The fighting began on Tuesday morning with intermittent shooting between supporters of Syrian president Bashar al-Assad in the Alawite neighborhood of Jabal Mohsen and Assad opponents in Sunni area, Bab al-Tabbaneh. The Lebanese army responded to the violence which escalated throughout the day.
The clashes marked the seventh round of fighting between the two neighborhoods since the uprising against Assad's government began 20 months ago.
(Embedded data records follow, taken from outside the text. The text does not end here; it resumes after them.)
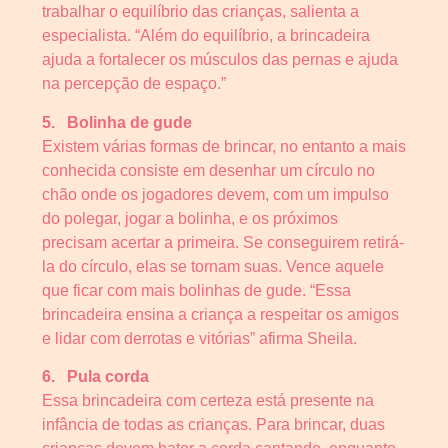
trabalhar o equilíbrio das crianças, salienta a
especialista. “Além do equilíbrio, a brincadeira
ajuda a fortalecer os músculos das pernas e ajuda
na percepção de espaço.”
5.
Bolinha de gude
Existem várias formas de brincar, no entanto a mais
conhecida consiste em desenhar um círculo no
chão onde os jogadores devem, com um impulso
do polegar, jogar a bolinha, e os próximos
precisam acertar a primeira. Se conseguirem retirá-
la do círculo, elas se tornam suas. Vence aquele
que ficar com mais bolinhas de gude. “Essa
brincadeira ensina a criança a respeitar os amigos
e lidar com derrotas e vitórias” afirma Sheila.
6.
Pula corda
Essa brincadeira com certeza está presente na
infância de todas as crianças. Para brincar, duas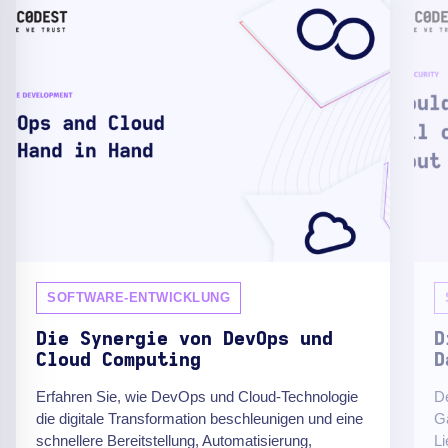
SOFTWARE-ENTWICKLUNG
Die Synergie von DevOps und
D
Cloud Computing
D
Erfahren Sie, wie DevOps und Cloud-Technologie
De
die digitale Transformation beschleunigen und eine
G
schnellere Bereitstellung, Automatisierung,
Li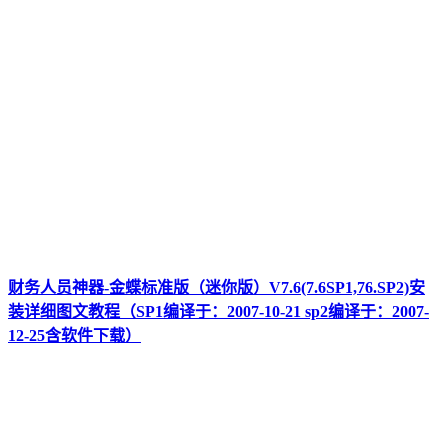
财务人员神器-金蝶标准版（迷你版）V7.6(7.6SP1,76.SP2)安
装详细图文教程（SP1编译于：2007-10-21 sp2编译于：2007-
12-25含软件下载）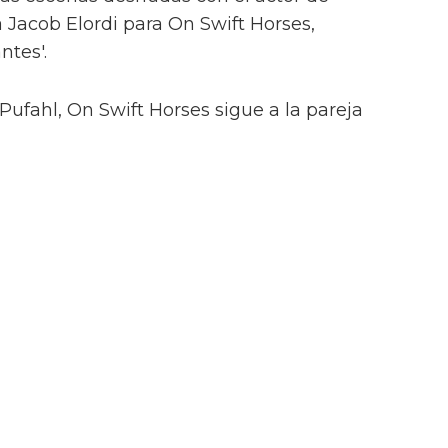
 Jacob Elordi para On Swift Horses,
ntes'.
Pufahl, On Swift Horses sigue a la pareja
s) y Lee (Will Poulter) – con Muriel
Lee, Julius (Jacob Elordi).
i tendrán "escenas calientes" en su
ance queer ilícito en el tráiler de On
uación, a pesar del contacto entre Julius y
onada aventura con Henry (Diego Calva), a
Las Vegas.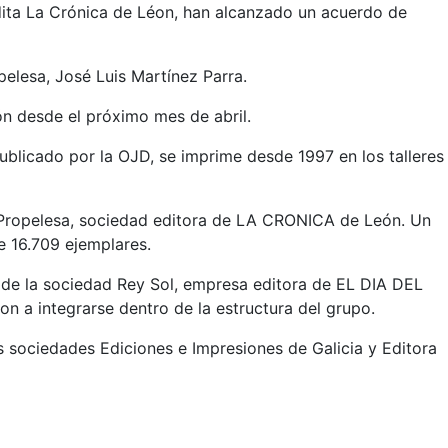
dita La Crónica de Léon, han alcanzado un acuerdo de
pelesa, José Luis Martínez Parra.
n desde el próximo mes de abril.
ublicado por la OJD, se imprime desde 1997 en los talleres
 Propelesa, sociedad editora de LA CRONICA de León. Un
 16.709 ejemplares.
l de la sociedad Rey Sol, empresa editora de EL DIA DEL
 a integrarse dentro de la estructura del grupo.
 sociedades Ediciones e Impresiones de Galicia y Editora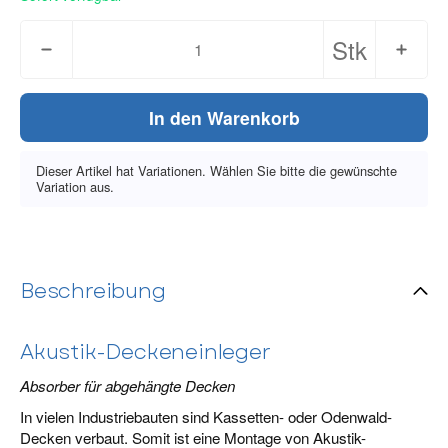
Stk
In den Warenkorb
Dieser Artikel hat Variationen. Wählen Sie bitte die gewünschte
Variation aus.
Beschreibung
Akustik-Deckeneinleger
Absorber für abgehängte Decken
In vielen Industriebauten sind Kassetten- oder Odenwald-
Decken verbaut. Somit ist eine Montage von Akustik-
This time the violence was said to have been caused by the reported deaths of at least 14 Lebanese and Palestinian anti-Assad gunmen from north Lebanon in a Syrian border town last Friday.
The clashes coincided with Lebanese MP, Okab Sakr's admission that he has facilitated arms shipments to Syrian opposition fighters.
Al-Akhbar newspaper and OTV television - both considered pro-Damascus outlets - on Thursday released details of a phone conversation between Sakr and a Syrian rebel commander who asks urgently for weapons.
On Friday and Saturday Al-Akhbar and OTV leaked further conversations with an arms dealer, a rebel leader responsible for distributing weapons and a Free Syrian Army spokesman.
In an interview published on Monday with Saudi-owned daily, Asharq al-Awsat, Sakr verified the recordings.
“I’m not ashamed of what I did and what I am doing... What I do reflects my deep conviction and is in the interest of Lebanon. I am personally responsible for everything I do,” he said.